Monday, August 2, 2021

Oregon, My Oregon

John Sexton at Hot Hair, Portland wants to walk back defunding the police but officers don't want the jobs. Would you trust them?

Last June Portland’s Mayor Ted Wheeler, who is also the police commissioner, decided to put an end to the Gun Violence Reduction Team (GVRT) as part of an effort to reimagine policing. The $6 million that would have gone to the team was redirected ” toward communities of color.” Even at the time the assistant chief of police warned their could be serious consequences.
According to Assistant Police Chief Andy Shearer, who oversees the team, the GVRT tracks all shootings in the city (homicides, suicides, robberies, domestic violence, etc.)…

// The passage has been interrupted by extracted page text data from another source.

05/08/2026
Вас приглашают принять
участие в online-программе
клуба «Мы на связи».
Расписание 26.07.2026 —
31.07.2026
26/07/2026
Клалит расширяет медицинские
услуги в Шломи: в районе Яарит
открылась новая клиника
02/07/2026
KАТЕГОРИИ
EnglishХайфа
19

“There’s been cities in the recent past, two in California that I’m thinking of, that both had to reduce their staffing sizes and did away with their gun violence reduction units. Both agencies saw record numbers of homicides in the year immediately following that. And one of those cities even set a new record the second year after they did away with that team … The partnership between the community outreach and then data-driven, very deliberate law enforcement efforts are critical in addressing this type of gun violence,” Chief Shearer said.
Daryl Turner, the head of Portland’s Police Union issued a similar warning. “That is going to cripple us in our ability to be able to stop violence in the streets of the city of Portland,” he said.

After the GVRT was cut, the number of shootings and murders in Portland skyrocketed. Last September there were 110 shootings in Portland, a 243% jump compared to a year earlier. At the end of the year, Portland had more than 900 shootings, double the previous year.

The spike in violence continued into 2021. In the first two months of this year Portland had 17 homicides compared to just one the previous year. The city is currently on track to have the highest number of murders ever recorded, going all the way back to a record set in the late 1980s.

In January, Mayor Wheeler was arguing that even if the GVRT was still in place the surge in violent crime would have happened anyway. But at some point, Mayor Wheeler seems to have changed his mind. In early March he announced he was seeking funding for a new GVRT albeit with a different name and some new oversight.
If approved, the city would restore nearly all of the functions – though not the name – of the city’s Gun Violence Reduction Team, a program that was disbanded in 2020 in response to longtime community demands.

“We are not bringing it back,” Wheeler said. “To be clear, the part about GVRT that was objected to by many members of the community was that there wasn’t community oversight. There wasn’t clarity in terms of what the engagement was. There wasn’t the collection and the transparent dissemination of data.”

The new plan would create an independent watchdog to oversee the new program that will bring back many of GVRT’s functions.
How is the plan to get the band back together going? Today the Wall Street Journal reports that Portland can’t find officers willing to take positions on the new Focused Initiative Team. A total of 14 opening were announced in May. More than two months later, there have been only four applicants:

Sometime, if you're really unlucky, you get what you vote for, good and hard.